The price of crude has increased by ~70% from the decade-lows (mid to high US$20s) it hit earlier this year. Much of the movement is grounded on hopes that declining U.S. crude production will help balance an oversupplied market. But should we buy into the price rally? Is the glut indeed on the wane given current U.S. stockpiles (the EIA reported an increase of 2 million barrels this week) and given the potential for increased supply from OPEC? Last year, the oil price rallied in the spring only to collapse in the second half of the year.
However, there are clear signs that the market is moving toward balance. For example, the decline in U.S. crude production thus far in 2016 stands at 260,000 barrels a day (65,000 barrels per day per month). However, there is still a potential oversupply from OPEC’s spare production capacity of 2.98 million barrels a day that should sound alarms and dampen the return of drilling activity, and the big question of how much “unofficial” storage there is out there that could be “un-stored” very quickly if the price is favorable. This is obviously weighing on minds as the Brent strip is actually in backwardation for the July contract.
The total number of active onshore rigs now stands at 395, down 1,481 (~80%) from a November 2014 high of 1,876. Across the three major unconventional basins, the oil rig total decreased to 195 (down 7 last week), with Eagle Ford down 3, Williston flat, and Permian down 2. The horizontal rig count is now 324, down 8 last week.
Total U.S. rig count (including the Gulf of Mexico) stands at 420, down 11 last week, with rigs targeting oil down 11 for a 35-week total decline of 342. The average weekly decline rate continues at ~10 rigs per week.
Oil prices ticked higher on Friday on a weaker U.S. dollar and signs that the market oversupply has started to dwindle.
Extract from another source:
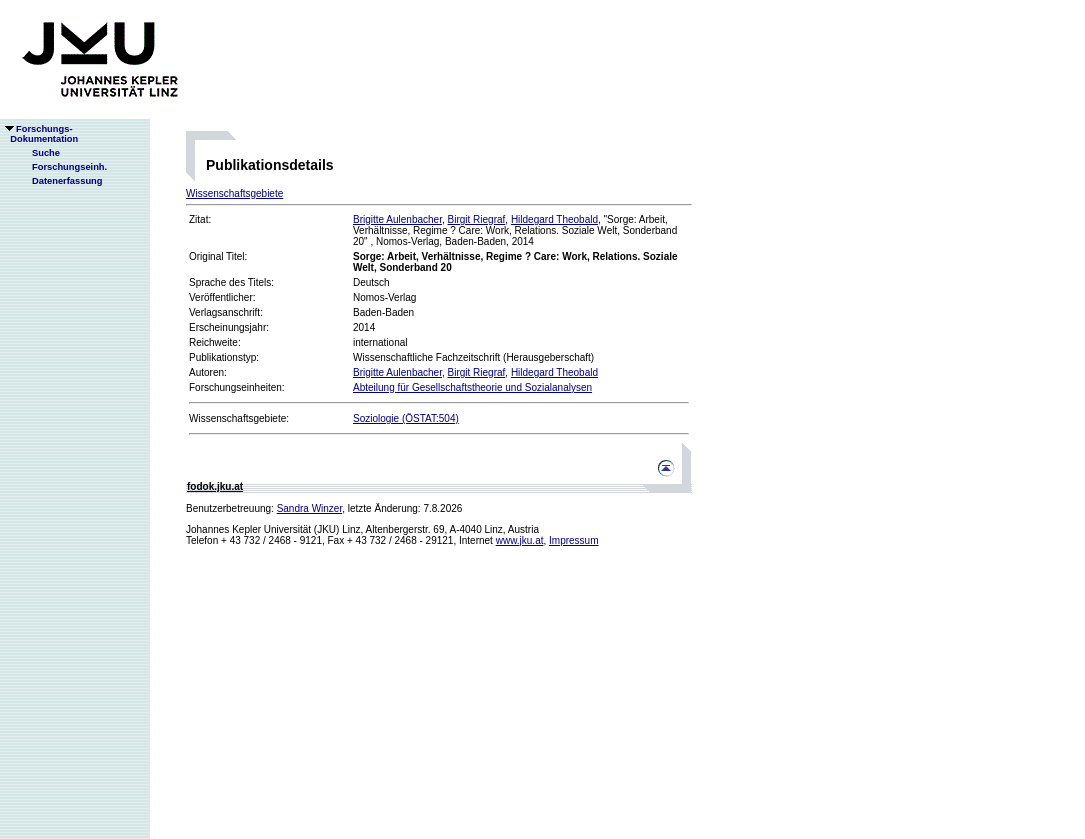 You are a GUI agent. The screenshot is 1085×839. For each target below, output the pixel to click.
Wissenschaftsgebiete (234, 193)
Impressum (573, 540)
Brent crude was heading for its biggest monthly rise in seven years on Friday, touching fresh 2016 highs.
Brent, the global benchmark for oil, was up US$2.35 to US$47.81 a barrel, reflecting an increase of 5% on the week.
WTI crude rose US$1.87 to US$45.86 a barrel, up 4% on the week.
Natural Gas Price
As summer heating demand increases, exports to Mexico will increase and LNG demand remains on track to increase. Working gas in storage continues to keep a lid on spot natural gas prices. However, the long end of the NYMEX Henry Hub curve is showing an increase from US$2.09 today to US$3 by the end of this year.
U.S. Supply and Demand
U.S. crude oil refinery inputs averaged 15.8 million barrels per day, with refineries at 88.1% of their operating capacity last week. This represents a decrease of 257,000 barrels per day from the previous week’s average.
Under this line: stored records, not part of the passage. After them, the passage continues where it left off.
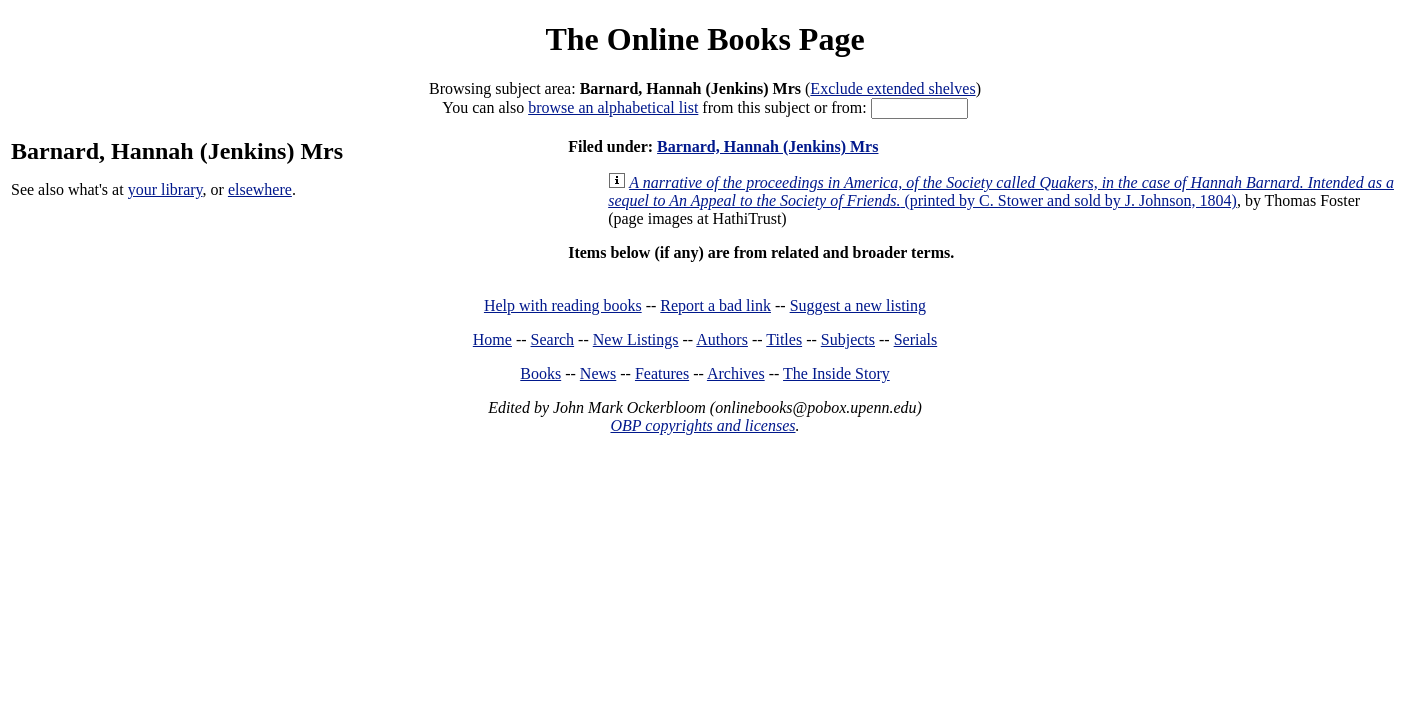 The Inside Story (836, 373)
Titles (784, 339)
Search (553, 339)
U.S. gasoline demand over the past four weeks was 9.4 million, up 5.6% from a year ago.
On the supply side, EIA data indicated that U.S. oil production in the Lower 48 was down 15,000 barrels per day, with total production at 8.425 million barrels per day. The past fourteen-week decline total stands at 294,000 barrels per day (an average of ~21,000 barrels per week).
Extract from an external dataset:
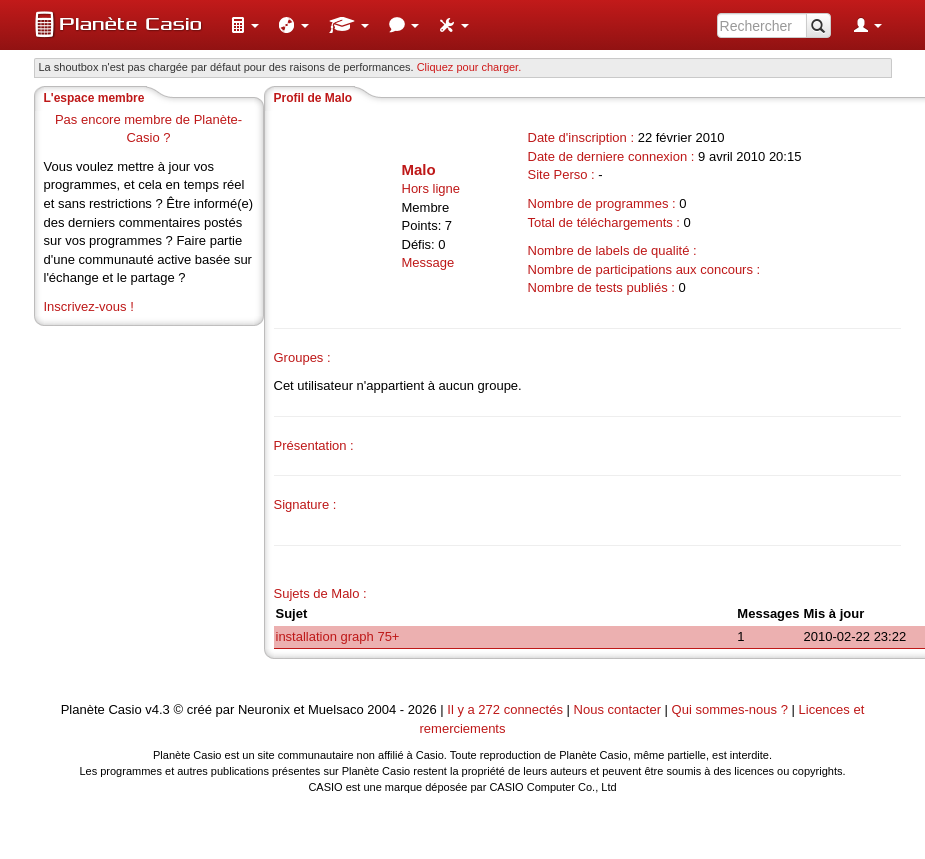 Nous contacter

U.S. crude imports averaged 7.6 million barrels per day last week, a decrease of 637,000 barrels per day from the previous week. Over the last four weeks, crude oil imports averaged 7.7 million barrels per day, ~1.2% above the same four-week period last year.
Crude oil inventories increased 2 million barrels from the previous week and persist at historically high levels. The crude stored at Cushing (the main price point for WTI) saw an increase of 1.7 million barrels, pushing total storage to 66 million barrels (~87% utilization).